Anyone have a quick way of doing these? This is from the Schweser QBank Assume an investor living in Italy can borrow in the domestic Lira (ITL) or in the foreign French Franc (FRF). Given the following information, determine whether an arbitrage opportunity exists. If so, how much would the investor profit by borrowing ITL 44,280,000 or the equivalent in FRF? (Assume a period of one year & state the profit in domestic currency terms). Spot rate (ITL/FRF) 295.20000 Forward rate (ITL/FRF) 299.10000 Domestic (Italian) interest rate (%) 5.00000 Foreign (French) interest rate (%) 3.50000 A) An arbitrage opportunity results in a profit of ITL 1,424,774. B) An arbitrage opportunity results in a profit of ITL 58,725. C) No arbitrage opportunity.
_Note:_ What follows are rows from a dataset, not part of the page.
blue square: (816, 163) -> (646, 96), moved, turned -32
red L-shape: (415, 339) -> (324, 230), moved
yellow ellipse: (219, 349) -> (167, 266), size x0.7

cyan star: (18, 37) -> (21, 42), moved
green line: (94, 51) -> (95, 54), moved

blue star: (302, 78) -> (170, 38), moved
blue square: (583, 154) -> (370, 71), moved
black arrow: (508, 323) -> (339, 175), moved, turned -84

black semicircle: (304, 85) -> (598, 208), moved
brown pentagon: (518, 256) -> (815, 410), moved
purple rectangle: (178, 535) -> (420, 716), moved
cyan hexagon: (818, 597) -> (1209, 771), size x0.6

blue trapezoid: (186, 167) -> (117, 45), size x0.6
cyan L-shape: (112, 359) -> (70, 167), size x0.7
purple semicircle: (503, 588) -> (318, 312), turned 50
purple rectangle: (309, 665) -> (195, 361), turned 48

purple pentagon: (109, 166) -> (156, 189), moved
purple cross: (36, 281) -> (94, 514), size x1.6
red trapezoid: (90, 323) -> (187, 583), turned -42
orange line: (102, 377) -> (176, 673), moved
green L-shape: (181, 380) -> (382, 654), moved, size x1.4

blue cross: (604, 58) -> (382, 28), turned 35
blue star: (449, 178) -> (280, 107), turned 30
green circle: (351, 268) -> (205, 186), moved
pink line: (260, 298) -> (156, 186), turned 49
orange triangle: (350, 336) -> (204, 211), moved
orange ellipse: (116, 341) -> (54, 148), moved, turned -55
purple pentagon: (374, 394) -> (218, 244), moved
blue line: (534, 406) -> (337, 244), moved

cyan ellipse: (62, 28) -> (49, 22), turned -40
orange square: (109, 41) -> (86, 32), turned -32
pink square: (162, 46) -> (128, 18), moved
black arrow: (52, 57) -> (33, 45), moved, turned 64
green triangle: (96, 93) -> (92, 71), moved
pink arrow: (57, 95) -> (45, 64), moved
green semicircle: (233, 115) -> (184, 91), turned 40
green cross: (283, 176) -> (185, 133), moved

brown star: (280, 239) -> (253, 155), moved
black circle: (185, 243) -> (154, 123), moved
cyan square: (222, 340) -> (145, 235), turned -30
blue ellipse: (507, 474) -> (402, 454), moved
D) An arbitrage opportunity results in a profit of ITL 2,250
B? I am not getting any of the answers exactly though? IR Parity relation ==> (299.1/295.2) * (1.035 / 1.05) = .998737 which implies arbitrage opportunities exist . profit should be(1 - .998737) * 44,280,000 = 55925.64
I have got the exact answer (b) since (299.1/295.2)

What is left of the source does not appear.